I am always looking for go-to recipes I can use for our youngest son’s breakfasts. Anything I can make once, and toast quickly is a winner. Alistaire was very happy with these gluten-free sheet pancakes
The recipe uses a shy bag’s worth of Bob’s gluten-free pancake mix, you can use most brands, and if you don’t need to use gluten-free, you can swap in a regular mix. I like the Bob’s Red Mill pancake mix as it is safe for Alistaire’s allergies. No nuts, peanuts or pea protein in it!
Gluten Free Sheet Pancakes
Ingredients:
- 3 ripe bananas, divided
- 3 cups unsweetened coconut milk beverage
- 3 Tbsp flaxseed meal
- 1 tsp pure vanilla extract
- 2 2/3 cups gluten-free pancake mix
- 2 Tbsp hemp seeds
Directions:
Preheat oven to 425. Line a large rimmed baking sheet with parchment paper* and liberally grease with coconut oil or similar.
In a high-speed blender add two of the bananas, coconut milk, flaxseed meal, and vanilla. Process until smooth.

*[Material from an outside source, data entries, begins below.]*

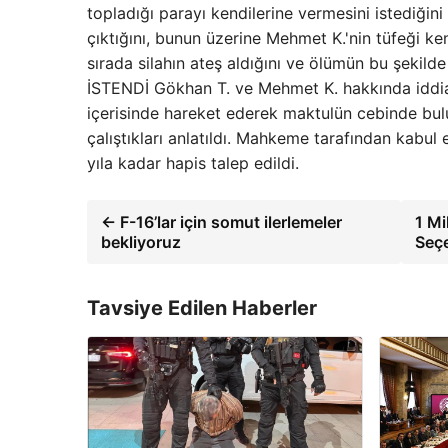
topladığı parayı kendilerine vermesini istediğin
çıktığını, bunun üzerine Mehmet K.'nin tüfeği ke
sırada silahın ateş aldığını ve ölümün bu şekil
İSTENDİ Gökhan T. ve Mehmet K. hakkında iddiana
içerisinde hareket ederek maktulün cebinde bu
çalıştıkları anlatıldı. Mahkeme tarafından kabul 
yıla kadar hapis talep edildi.
← F-16’lar için somut ilerlemeler
1 Mi
bekliyoruz
Seç
Tavsiye Edilen Haberler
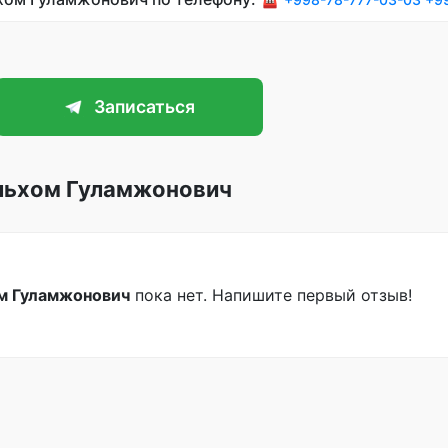
Записаться
льхом Гуламжонович
м Гуламжонович
пока нет. Напишите первый отзыв!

Add in the pancake mix, process on low, going up to medium speed, tamping constantly to mix.
Spread batter into prepared baking sheet, smoothing out.
Peel and slice remaining banana into coins, place across the top, pressing down gently. Sprinkle on hemp seeds.
Bake for about 25 minutes, until golden on top and toothpick comes out clean from the center.
Cool five minutes, then carefully lift off of parchment paper. Cut into squares using a pizza cutter.
Serve warm, with maple syrup, or let cool, then freeze for later use. Toast to reheat.
*On the first time of this recipe I used foil to line the pan, as one would do with brownies. It was a bit hard to remove, especially from the center. Parchment paper for me works better in baking. However, you can use foil, but use oil liberally on it!